Stored data entries:
__________________________________________________
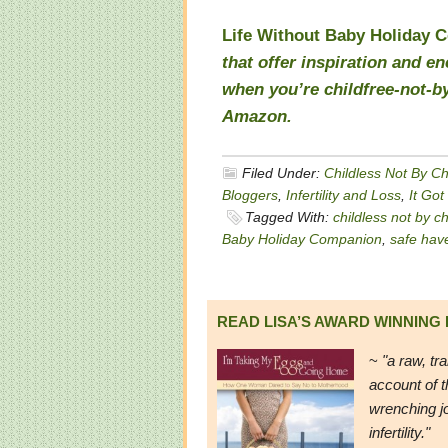
Life Without Baby Holiday 
that offer inspiration and 
when you’re childfree-not-by
Amazon
.
Filed Under:
Childless Not By C
Bloggers
,
Infertility and Loss
,
It Got
Tagged With:
childless not by c
Baby Holiday Companion
,
safe hav
READ LISA’S AWARD WINNING
~
"a raw, tr
account of t
wrenching j
infertility."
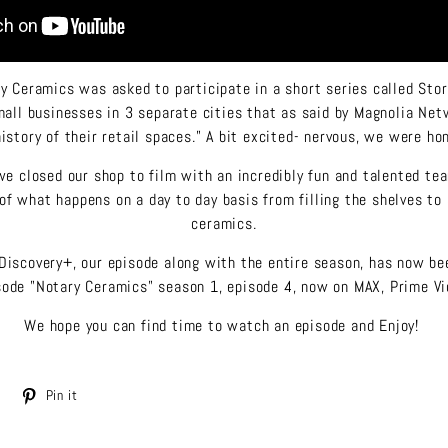
y Ceramics was asked to participate in a short series called Stor
mall businesses in 3 separate cities that as said by Magnolia Netw
history of their retail spaces." A bit excited- nervous, we were ho
e closed our shop to film with an incredibly fun and talented te
of what happens on a day to day basis from filling the shelves to
ceramics.
Discovery+, our episode along with the entire season, has now b
ode "Notary Ceramics" season 1, episode 4, now on MAX, Prime Vi
We hope you can find time to watch an episode and Enjoy!
Tweet
Pin
Pin it
on
on
Twitter
Pinterest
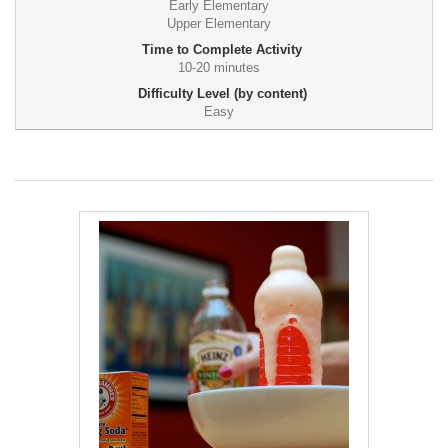
Early Elementary
Upper Elementary
Time to Complete Activity
10-20 minutes
Difficulty Level (by content)
Easy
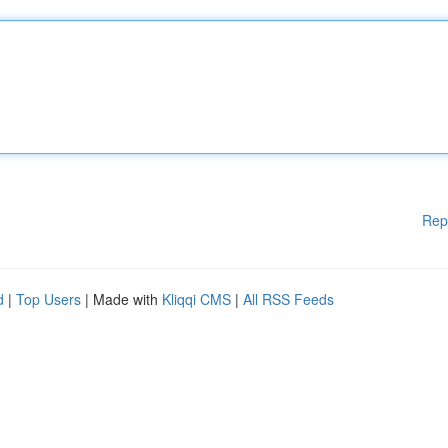
Rep
d
|
Top Users
| Made with
Kliqqi CMS
|
All RSS Feeds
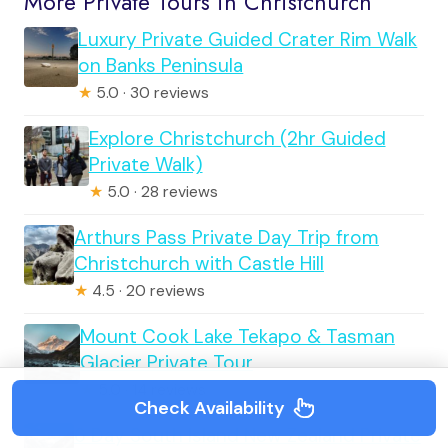
More Private Tours in Christchurch
Luxury Private Guided Crater Rim Walk
on Banks Peninsula
★
5.0 · 30 reviews
Explore Christchurch (2hr Guided
Private Walk)
★
5.0 · 28 reviews
Arthurs Pass Private Day Trip from
Christchurch with Castle Hill
★
4.5 · 20 reviews
Mount Cook Lake Tekapo & Tasman
Glacier Private Tour
★
5.0 · 14 reviews
Check Availability
6 Day South Island New Zealand Private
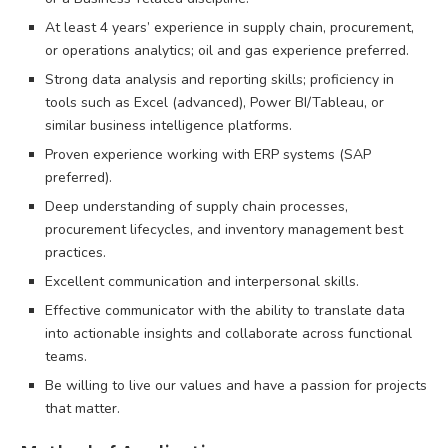
At least 4 years’ experience in supply chain, procurement,
or operations analytics; oil and gas experience preferred.
Strong data analysis and reporting skills; proficiency in
tools such as Excel (advanced), Power BI/Tableau, or
similar business intelligence platforms.
Proven experience working with ERP systems (SAP
preferred).
Deep understanding of supply chain processes,
procurement lifecycles, and inventory management best
practices.
Excellent communication and interpersonal skills.
Effective communicator with the ability to translate data
into actionable insights and collaborate across functional
teams.
Be willing to live our values and have a passion for projects
that matter.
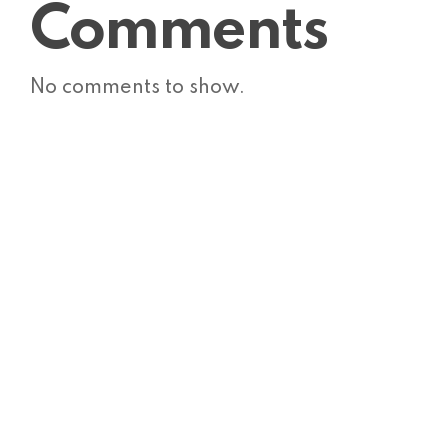
Comments
No comments to show.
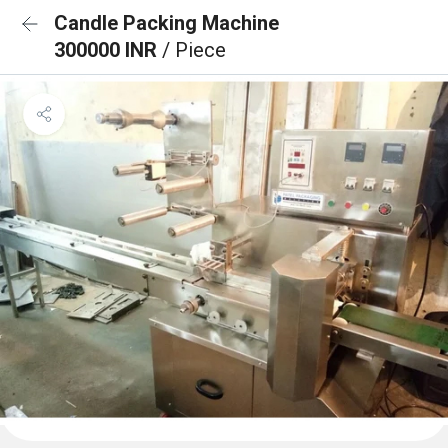
Candle Packing Machine
300000 INR
/ Piece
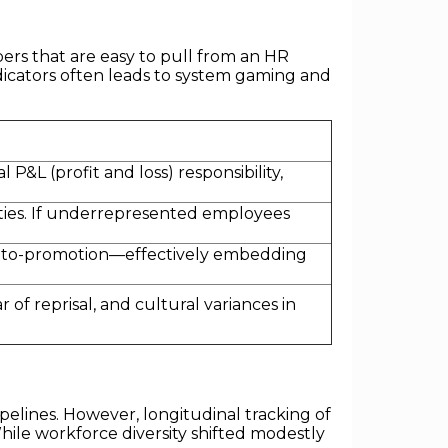
rs that are easy to pull from an HR
ndicators often leads to system gaming and
&L (profit and loss) responsibility,
rities. If underrepresented employees
-to-promotion—effectively embedding
 of reprisal, and cultural variances in
elines. However, longitudinal tracking of
hile workforce diversity shifted modestly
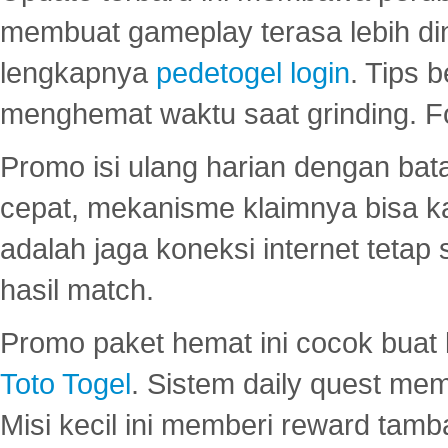
membuat gameplay terasa lebih d
lengkapnya
pedetogel login
. Tips 
menghemat waktu saat grinding. F
Promo isi ulang harian dengan bata
cepat, mekanisme klaimnya bisa 
adalah jaga koneksi internet tetap 
hasil match.
Promo paket hemat ini cocok bua
Toto Togel
. Sistem daily quest mem
Misi kecil ini memberi reward tam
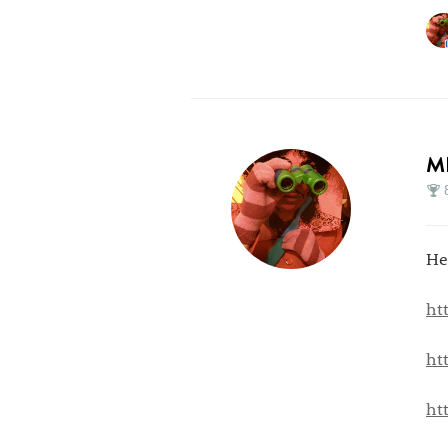
M
He
ht
ht
ht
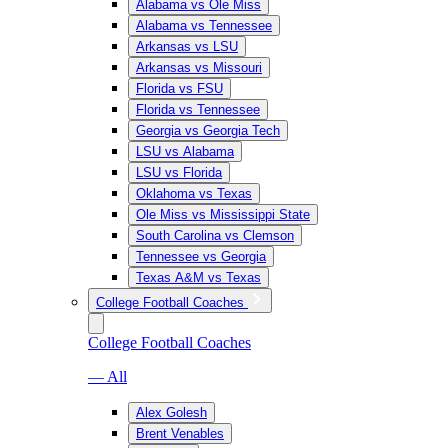
Alabama vs Ole Miss
Alabama vs Tennessee
Arkansas vs LSU
Arkansas vs Missouri
Florida vs FSU
Florida vs Tennessee
Georgia vs Georgia Tech
LSU vs Alabama
LSU vs Florida
Oklahoma vs Texas
Ole Miss vs Mississippi State
South Carolina vs Clemson
Tennessee vs Georgia
Texas A&M vs Texas
College Football Coaches
College Football Coaches
— All
Alex Golesh
Brent Venables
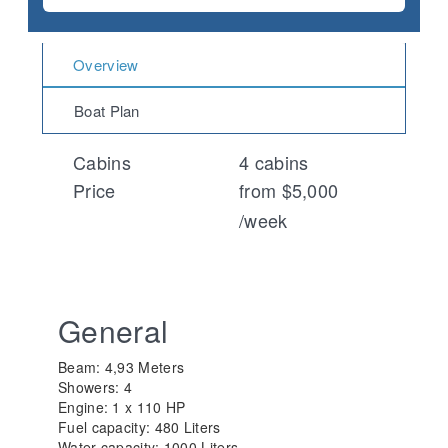
Overview
Boat Plan
Cabins
4 cabins
Price
from $5,000
/week
General
Beam: 4,93 Meters
Showers: 4
Engine: 1 x 110 HP
Fuel capacity: 480 Liters
Water capacity: 1000 Liters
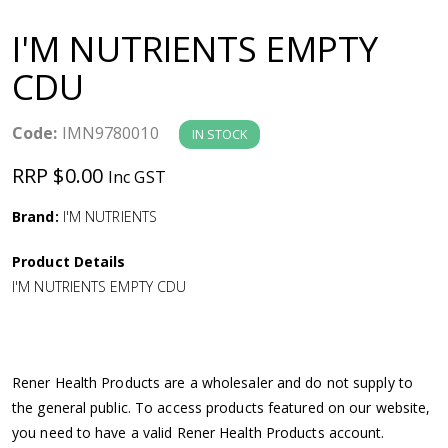
a
I'M NUTRIENTS EMPTY
v
CDU
i
Code:
IMN9780010
IN STOCK
g
RRP $0.00
Inc GST
a
Brand:
I'M NUTRIENTS
Product Details
t
I'M NUTRIENTS EMPTY CDU
i
o
Rener Health Products are a wholesaler and do not supply to
the general public. To access products featured on our website,
n
you need to have a valid Rener Health Products account.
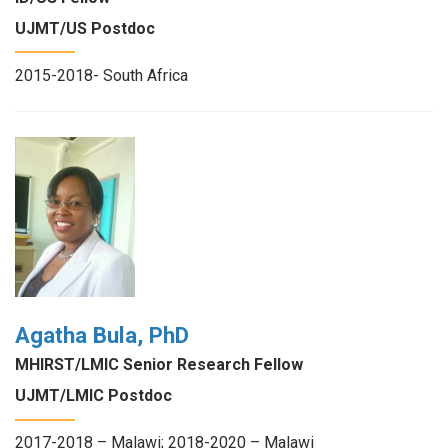
UJMT/US Postdoc
2015-2018- South Africa
Agatha Bula, PhD
MHIRST/LMIC Senior Research Fellow
UJMT/LMIC Postdoc
2017-2018 – Malawi; 2018-2020 – Malawi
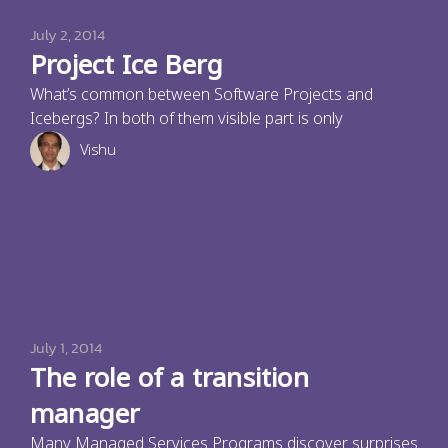
July 2, 2014
Project Ice Berg
What’s common between Software Projects and
Icebergs? In both of them visible part is only
Vishu
July 1, 2014
The role of a transition
manager
Many Managed Services Programs discover surprises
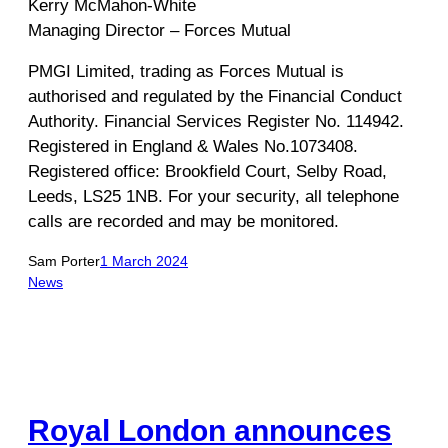
Kerry McMahon-White
Managing Director – Forces Mutual
PMGI Limited, trading as Forces Mutual is
authorised and regulated by the Financial Conduct
Authority. Financial Services Register No. 114942.
Registered in England & Wales No.1073408.
Registered office: Brookfield Court, Selby Road,
Leeds, LS25 1NB. For your security, all telephone
calls are recorded and may be monitored.
Sam Porter
1 March 2024
News
Royal London announces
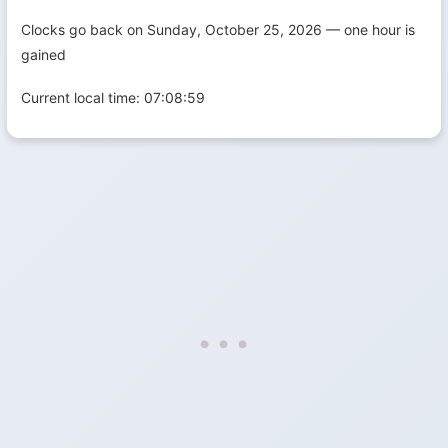
Clocks go back on Sunday, October 25, 2026 — one hour is
gained
Current local time:
07:09:00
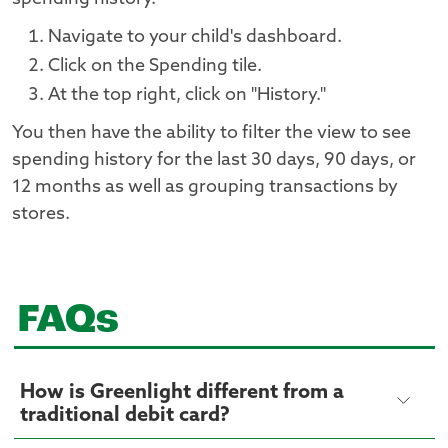
Navigate to your child's dashboard.
Click on the Spending tile.
At the top right, click on "History."
You then have the ability to filter the view to see
spending history for the last 30 days, 90 days, or
12 months as well as grouping transactions by
stores.
FAQs
How is Greenlight different from a
traditional debit card?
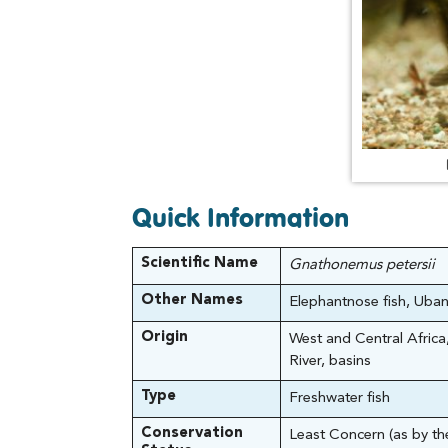
Quick Information
Scientific Name
Gnathonemus petersii
Other Names
Elephantnose fish, Uban
Origin
West and Central Africa,
River, basins
Type
Freshwater fish
Conservation
Least Concern (as by t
__________________________________________________
▸ Your task: Give the count of lines in the data above holding the word "Financial", and nothing beyond it.

▸ Answer to the exercise: 2